## DATA SUPPLIED
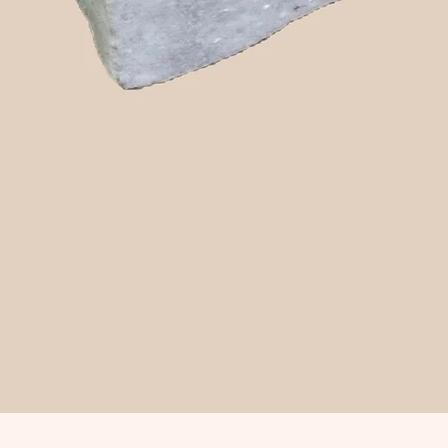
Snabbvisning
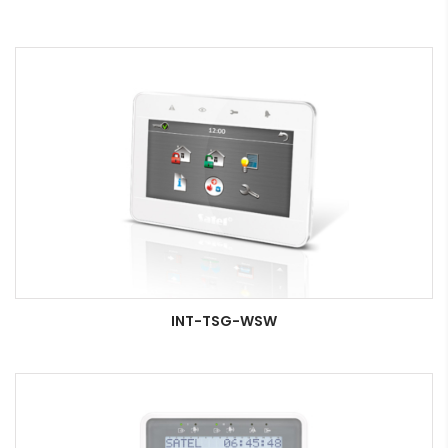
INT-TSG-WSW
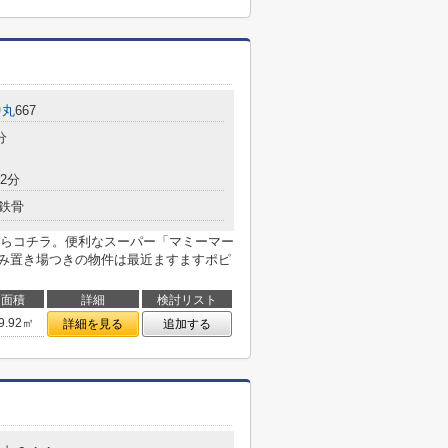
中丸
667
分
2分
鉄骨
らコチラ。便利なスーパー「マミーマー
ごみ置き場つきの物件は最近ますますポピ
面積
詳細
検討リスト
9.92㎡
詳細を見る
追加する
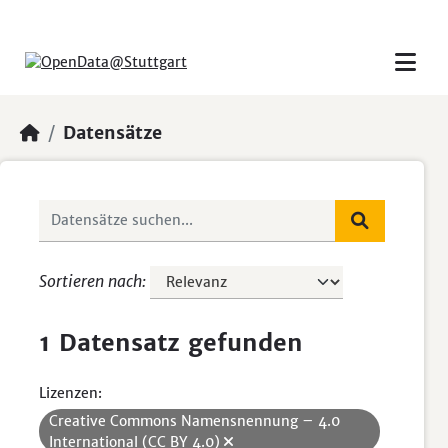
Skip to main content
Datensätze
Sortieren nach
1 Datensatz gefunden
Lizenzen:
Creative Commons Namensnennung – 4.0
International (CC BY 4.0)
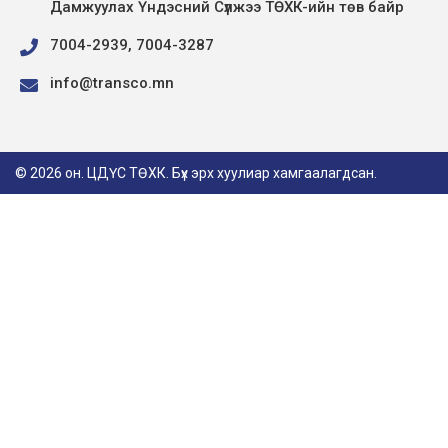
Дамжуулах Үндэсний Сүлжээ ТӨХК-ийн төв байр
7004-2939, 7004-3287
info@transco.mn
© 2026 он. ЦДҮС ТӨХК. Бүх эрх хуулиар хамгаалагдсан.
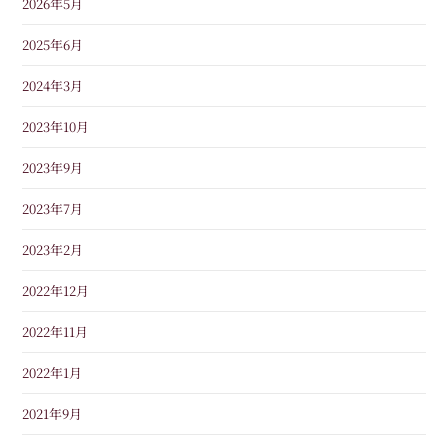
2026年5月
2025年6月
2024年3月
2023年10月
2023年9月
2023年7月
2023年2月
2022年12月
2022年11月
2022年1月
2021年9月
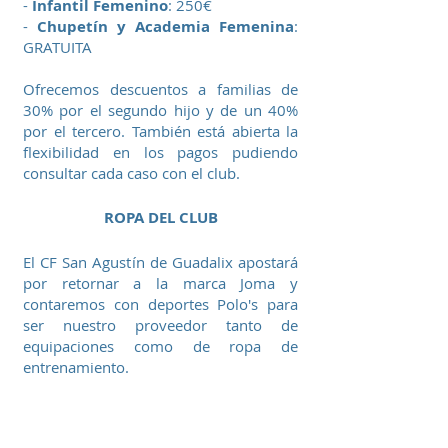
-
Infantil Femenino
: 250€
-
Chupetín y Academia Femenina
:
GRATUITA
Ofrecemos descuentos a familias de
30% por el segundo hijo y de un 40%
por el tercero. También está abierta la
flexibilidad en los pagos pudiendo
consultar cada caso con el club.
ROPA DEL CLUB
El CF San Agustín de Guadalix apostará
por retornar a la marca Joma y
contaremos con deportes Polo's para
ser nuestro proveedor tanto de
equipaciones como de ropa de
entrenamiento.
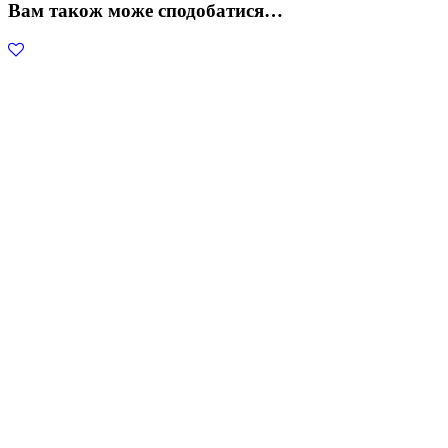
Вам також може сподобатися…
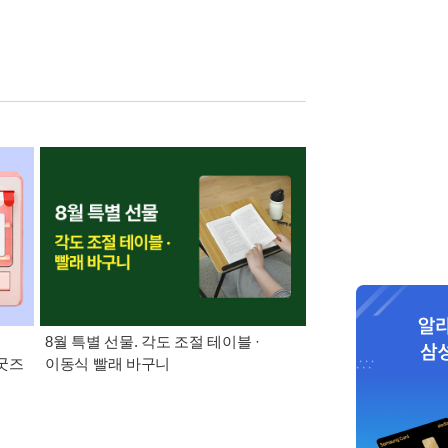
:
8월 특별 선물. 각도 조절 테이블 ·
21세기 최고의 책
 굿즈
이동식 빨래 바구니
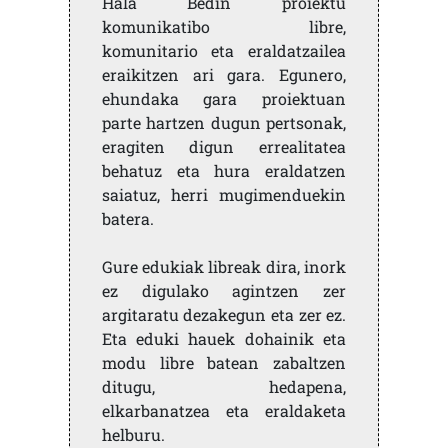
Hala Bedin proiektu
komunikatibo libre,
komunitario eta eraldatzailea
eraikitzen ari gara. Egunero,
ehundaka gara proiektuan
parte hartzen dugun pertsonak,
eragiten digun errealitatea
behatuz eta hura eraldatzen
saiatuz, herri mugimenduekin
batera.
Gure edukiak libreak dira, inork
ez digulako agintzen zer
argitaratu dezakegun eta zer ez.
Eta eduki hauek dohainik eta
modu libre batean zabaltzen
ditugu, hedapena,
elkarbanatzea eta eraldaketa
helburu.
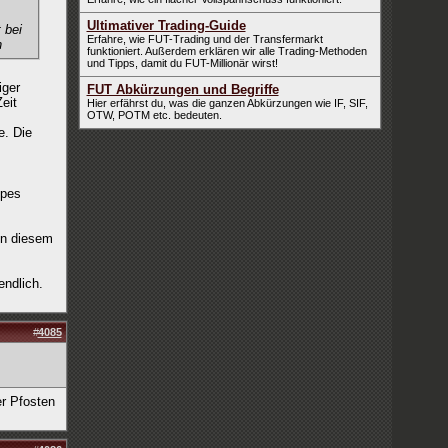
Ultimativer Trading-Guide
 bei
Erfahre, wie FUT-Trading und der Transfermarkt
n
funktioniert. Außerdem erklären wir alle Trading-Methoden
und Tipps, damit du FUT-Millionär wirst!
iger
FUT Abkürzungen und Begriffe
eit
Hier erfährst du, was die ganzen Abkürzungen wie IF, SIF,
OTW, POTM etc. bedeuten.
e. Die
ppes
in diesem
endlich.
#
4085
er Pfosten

## WHAT TO WORK ON
Skip every picture and return the lines above from the top through the one that contains "por el tercero. También está abierta la".

## EXERCISE RESULT
Snabbvisning
INT-TSG-WSW
中丸
667
分
2分
鉄骨
らコチラ。便利なスーパー「マミーマー
ごみ置き場つきの物件は最近ますますポピ
面積
詳細
検討リスト
9.92㎡
詳細を見る
追加する
Skip to main content
Datensätze
Sortieren nach
1 Datensatz gefunden
Lizenzen:
Creative Commons Namensnennung – 4.0
International (CC BY 4.0)
Дамжуулах Үндэсний Сүлжээ ТӨХК-ийн төв байр
7004-2939, 7004-3287
info@transco.mn
© 2026 он. ЦДҮС ТӨХК. Бүх эрх хуулиар хамгаалагдсан.
2026年5月
2025年6月
2024年3月
2023年10月
2023年9月
2023年7月
2023年2月
2022年12月
2022年11月
2022年1月
2021年9月
-
Infantil Femenino
: 250€
-
Chupetín y Academia Femenina
:
GRATUITA
Ofrecemos descuentos a familias de
30% por el segundo hijo y de un 40%
por el tercero. También está abierta la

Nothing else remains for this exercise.